Stereotactic body radiotherapy (SBRT) is an established treatment for prostate cancer. It involves delivering large daily doses of precisely targeted radiation in five or fewer fractions, traditionally using either planar X-ray or cone-beam CT images to guide the radiation delivery.
The prostate is a highly mobile target and it’s essential to account for its motion during irradiation to maximize treatment effectiveness. This is typically achieved by creating a planning target volume (PTV) that includes a margin around the prostate to ensure adequate target dosing. However, the high-dose regions of the PTV often overlap portions of the bladder, rectum and other nearby structures, which can cause side effects such as urinary, bowel and sexual dysfunction.
The recent introduction of MRI-guided linacs could help minimize the risk of such toxicities. MRI-linacs offer high soft-tissue contrast and the ability to track intra-fraction prostate motion directly (rather than relying on fiducial markers) and control the beam in real time during treatment. These advantages should enable the use of significantly smaller margins around the prostate. To date, however, the theoretical advantages of MRI-guided radiotherapy for prostate SBRT have not been demonstrated in a randomized clinical trial.
The MIRAGE (MRI-guided stereotactic body radiotherapy for prostate cancer) trial aims to address this shortfall and determine whether MRI-guided radiotherapy offers an evident benefit for patients. The phase III randomized clinical trial, led by Amar Kishan and Michael Steinberg at the University of California, Los Angeles (UCLA), enrolled men receiving SBRT for localized prostate cancer. Between May 2020 and October 2021, the trial randomized 156 patients to receive SBRT with either CT guidance (77 patients) or MRI guidance using the MRIdian system (79 patients).
Patients were treated with 40 Gy in five fractions, using planning margins of 4 mm in the CT arm and 2 mm in the MRI arm. The researchers note that this 2 mm margin is narrower than used in any previous large study. They hoped to show that this aggressive margin reduction could reduce toxic effects following SBRT.
“MRI guidance offers several advantages over standard CT guidance, most notably the ability to dramatically reduce planning margins, providing more focused treatment with less injury to nearby normal tissues and organs,” says Kishan in a press statement. “MRI technology is more costly than CT, both in terms of upfront equipment expenses and longer treatment times, which is one reason our study set out to determine if MRI-guided technology offers tangible benefits for patients.”
The results of the trial, described in JAMA Oncology, revealed that MRI guidance led to fewer toxicities and better quality-of-life, as judged by both patients and the doctors treating them.
In 154 patients available for follow-up, the incidence of acute grade 2 or greater genitourinary (GU) toxic effects was significantly lower following MRI- than CT-guided SBRT: 24.4% in the MRI group versus 43.4% in the CT group. Patients in the MRI group also had fewer acute grade 2 or greater gastrointestinal toxic effects: 0.0% versus 10.5%, respectively. In a multivariate analysis accounting for all candidate variables, the MRI-guided arm remained associated with a 60% reduction in odds of grade 2 or greater GU toxicity.

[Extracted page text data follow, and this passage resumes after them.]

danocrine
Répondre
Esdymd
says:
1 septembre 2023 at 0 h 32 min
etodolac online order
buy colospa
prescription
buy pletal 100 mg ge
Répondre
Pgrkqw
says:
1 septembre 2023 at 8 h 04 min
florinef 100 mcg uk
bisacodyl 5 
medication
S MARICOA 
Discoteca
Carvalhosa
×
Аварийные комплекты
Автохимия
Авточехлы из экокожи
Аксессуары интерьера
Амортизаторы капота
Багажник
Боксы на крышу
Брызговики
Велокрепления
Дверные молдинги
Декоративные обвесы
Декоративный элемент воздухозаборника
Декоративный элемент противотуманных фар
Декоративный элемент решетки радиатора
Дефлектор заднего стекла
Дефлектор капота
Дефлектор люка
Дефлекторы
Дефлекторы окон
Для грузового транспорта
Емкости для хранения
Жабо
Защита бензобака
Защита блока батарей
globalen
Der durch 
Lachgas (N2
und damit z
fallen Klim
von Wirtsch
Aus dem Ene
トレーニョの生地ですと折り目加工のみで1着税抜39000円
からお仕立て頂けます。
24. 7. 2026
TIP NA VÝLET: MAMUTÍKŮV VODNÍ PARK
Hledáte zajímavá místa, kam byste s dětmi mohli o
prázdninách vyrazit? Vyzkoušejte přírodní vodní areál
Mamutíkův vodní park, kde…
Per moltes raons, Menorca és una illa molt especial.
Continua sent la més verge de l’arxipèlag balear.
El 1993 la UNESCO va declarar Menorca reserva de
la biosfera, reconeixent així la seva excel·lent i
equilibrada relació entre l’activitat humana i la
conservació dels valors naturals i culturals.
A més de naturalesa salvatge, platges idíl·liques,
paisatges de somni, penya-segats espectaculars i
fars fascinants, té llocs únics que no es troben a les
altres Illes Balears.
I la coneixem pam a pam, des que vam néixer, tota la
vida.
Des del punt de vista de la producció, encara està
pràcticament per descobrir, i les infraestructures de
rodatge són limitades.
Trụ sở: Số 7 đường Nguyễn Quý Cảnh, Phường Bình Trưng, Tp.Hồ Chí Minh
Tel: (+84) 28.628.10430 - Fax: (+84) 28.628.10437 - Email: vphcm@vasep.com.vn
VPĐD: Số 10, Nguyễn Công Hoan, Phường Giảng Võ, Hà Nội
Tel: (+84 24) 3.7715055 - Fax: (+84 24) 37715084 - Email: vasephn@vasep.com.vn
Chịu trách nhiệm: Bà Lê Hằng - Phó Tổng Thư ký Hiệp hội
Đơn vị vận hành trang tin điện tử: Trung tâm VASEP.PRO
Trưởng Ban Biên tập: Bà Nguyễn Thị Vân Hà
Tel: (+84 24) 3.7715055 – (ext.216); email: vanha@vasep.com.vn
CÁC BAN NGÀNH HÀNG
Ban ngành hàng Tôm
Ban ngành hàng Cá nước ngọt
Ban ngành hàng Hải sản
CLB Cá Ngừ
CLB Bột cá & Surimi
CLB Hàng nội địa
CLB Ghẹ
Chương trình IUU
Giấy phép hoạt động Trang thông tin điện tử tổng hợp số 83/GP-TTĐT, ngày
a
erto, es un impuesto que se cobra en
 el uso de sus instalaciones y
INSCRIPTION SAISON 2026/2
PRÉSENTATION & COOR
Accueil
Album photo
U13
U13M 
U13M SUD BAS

After 100 patients reached 90 or more days post-treatment, the researchers conducted an interim analysis. At this time, the incidence of acute grade 2 or greater GU toxic effects was significantly reduced in men receiving MRI-guided SBRT compared with those receiving CT-guided SBRT (24 of 51 versus 11 of 49). They re-estimated the required sample size as 154 patients and, as 156 patients had already been treated, closed the trial for further accrual.
“This is the first large scale SBRT trial to use a dose of 40 Gy to the PTV, which we felt was an appropriate dose given the anticipated risk level of the cohort we would be treating. Because dose is associated closely with toxicity, we knew beforehand that the estimates of toxicity we used to power the trial might be underestimates,” Kishan tells Physics World. “Thus, we stipulated an interim analysis should occur after 100 patients were eligible for analysis in order for us to formally re-evaluate the power considerations for the trial.”

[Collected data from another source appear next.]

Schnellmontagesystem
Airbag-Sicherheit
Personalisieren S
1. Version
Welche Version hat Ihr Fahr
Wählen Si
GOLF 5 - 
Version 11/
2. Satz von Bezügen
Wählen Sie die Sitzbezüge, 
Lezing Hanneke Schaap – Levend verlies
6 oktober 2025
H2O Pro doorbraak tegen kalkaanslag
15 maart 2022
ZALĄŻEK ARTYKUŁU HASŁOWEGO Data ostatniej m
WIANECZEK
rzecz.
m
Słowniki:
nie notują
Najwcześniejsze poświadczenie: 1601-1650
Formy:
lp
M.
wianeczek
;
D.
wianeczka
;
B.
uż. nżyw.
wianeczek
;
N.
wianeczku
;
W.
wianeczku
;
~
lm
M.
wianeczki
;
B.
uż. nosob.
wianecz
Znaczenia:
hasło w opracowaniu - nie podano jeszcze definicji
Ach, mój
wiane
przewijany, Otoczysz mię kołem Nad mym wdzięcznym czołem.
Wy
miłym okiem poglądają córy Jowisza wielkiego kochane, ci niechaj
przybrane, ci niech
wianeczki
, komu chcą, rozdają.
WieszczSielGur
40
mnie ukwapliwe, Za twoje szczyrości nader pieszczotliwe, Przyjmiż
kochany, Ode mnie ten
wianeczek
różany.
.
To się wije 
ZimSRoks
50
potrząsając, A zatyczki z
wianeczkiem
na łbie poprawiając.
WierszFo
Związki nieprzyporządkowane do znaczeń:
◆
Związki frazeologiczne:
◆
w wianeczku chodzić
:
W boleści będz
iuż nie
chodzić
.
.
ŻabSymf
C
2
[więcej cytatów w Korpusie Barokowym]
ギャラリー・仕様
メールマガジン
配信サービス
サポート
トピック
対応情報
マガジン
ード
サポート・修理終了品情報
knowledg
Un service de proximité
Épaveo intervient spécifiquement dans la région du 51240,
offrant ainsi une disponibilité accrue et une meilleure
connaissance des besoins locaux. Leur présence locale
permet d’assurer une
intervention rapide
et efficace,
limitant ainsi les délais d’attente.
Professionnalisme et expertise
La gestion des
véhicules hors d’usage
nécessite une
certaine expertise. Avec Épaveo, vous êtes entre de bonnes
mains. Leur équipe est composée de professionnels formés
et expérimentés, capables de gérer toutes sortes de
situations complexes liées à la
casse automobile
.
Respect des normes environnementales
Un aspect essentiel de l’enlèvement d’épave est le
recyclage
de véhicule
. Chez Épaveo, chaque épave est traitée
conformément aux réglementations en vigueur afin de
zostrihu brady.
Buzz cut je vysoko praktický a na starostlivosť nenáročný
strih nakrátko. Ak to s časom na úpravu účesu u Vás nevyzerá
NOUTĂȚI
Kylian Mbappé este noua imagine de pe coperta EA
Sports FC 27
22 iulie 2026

One unique aspect of the study was its inclusion of patient-reported outcomes. Significantly fewer patients receiving MRI-guided SBRT experienced large increases in urinary symptoms. Similarly, far more patients experienced a clinically notable decrease in bowel-related quality-of-life with CT guidance.

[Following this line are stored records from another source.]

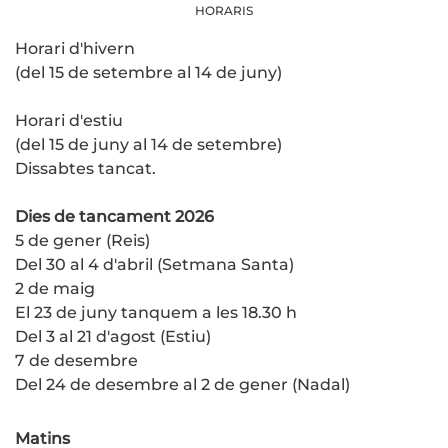
HORARIS
Horari d'hivern
(del 15 de setembre al 14 de juny)
Horari d'estiu
(del 15 de juny al 14 de setembre)
Dissabtes tancat.
Dies de tancament 2026
5 de gener (Reis)
Del 30 al 4 d'abril (Setmana Santa)
2 de maig
El 23 de juny tanquem a les 18.30 h
Del 3 al 21 d'agost (Estiu)
7 de desembre
Del 24 de desembre al 2 de gener (Nadal)
Matins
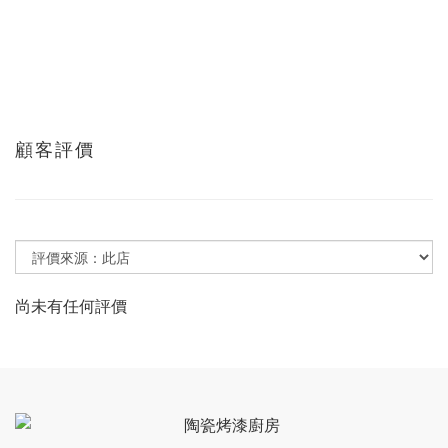
顧客評價
尚未有任何評價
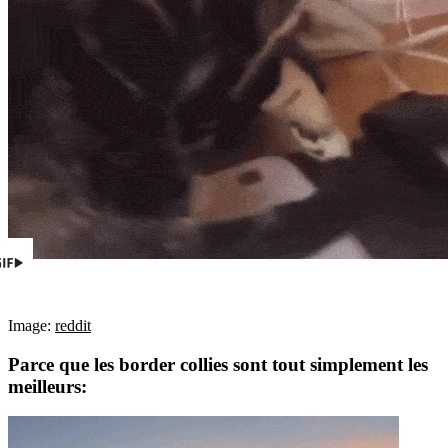
Image:
reddit
Parce que les border collies sont tout simplement les
meilleurs:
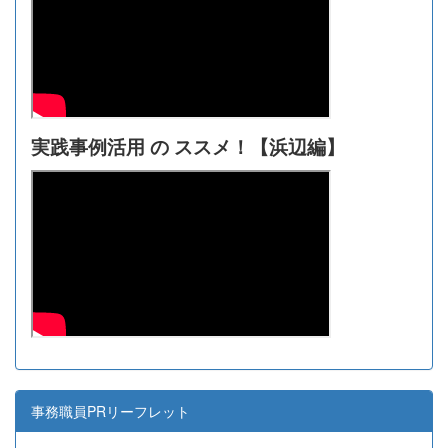
実践事例活用 の ススメ！【浜辺編】
事務職員PRリーフレット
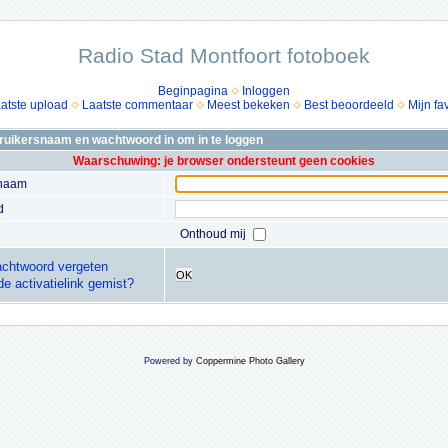
Radio Stad Montfoort fotoboek
Beginpagina
Inloggen
atste upload
Laatste commentaar
Meest bekeken
Best beoordeeld
Mijn fa
bruikersnaam en wachtwoord in om in te loggen
Waarschuwing: je browser ondersteunt geen cookies
snaam
d
Onthoud mij
chtwoord vergeten
OK
de activatielink gemist?
Powered by
Coppermine Photo Gallery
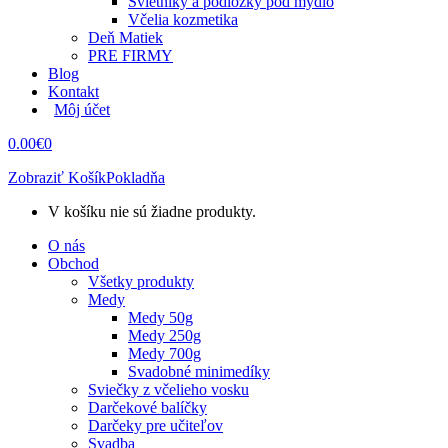
Svietniky a podložky pod mydlo
Včelia kozmetika
Deň Matiek
PRE FIRMY
Blog
Kontakt
Môj účet
0.00
€
0
Zobraziť Košík
Pokladňa
V košíku nie sú žiadne produkty.
O nás
Obchod
Všetky produkty
Medy
Medy 50g
Medy 250g
Medy 700g
Svadobné minimedíky
Sviečky z včelieho vosku
Darčekové balíčky
Darčeky pre učiteľov
Svadba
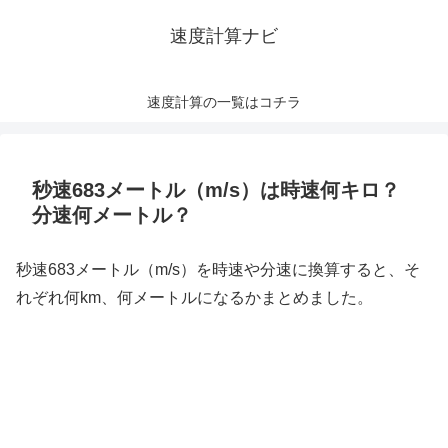
速度計算ナビ
速度計算の一覧はコチラ
秒速683メートル（m/s）は時速何キロ？
分速何メートル？
秒速683メートル（m/s）を時速や分速に換算すると、そ
れぞれ何km、何メートルになるかまとめました。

The researchers note that longer term follow-up is necessary to determine whether these benefits persist, whether differences in late urinary or bowel toxic effects occur and to evaluate differences in sexual outcomes. They plan to continue to monitor toxicity outcomes and perform an analysis of 2-year patient-reported outcomes.
“MRI-guided radiation has apparent theoretical benefits in this treatment scenario, and it was important to conduct a rigorous comparison,” says Steinberg. “Given the significance of the outcomes realized, we’ve evolved our prostate cancer treatment approach at UCLA to preferentially utilize MRI-guided SBRT.”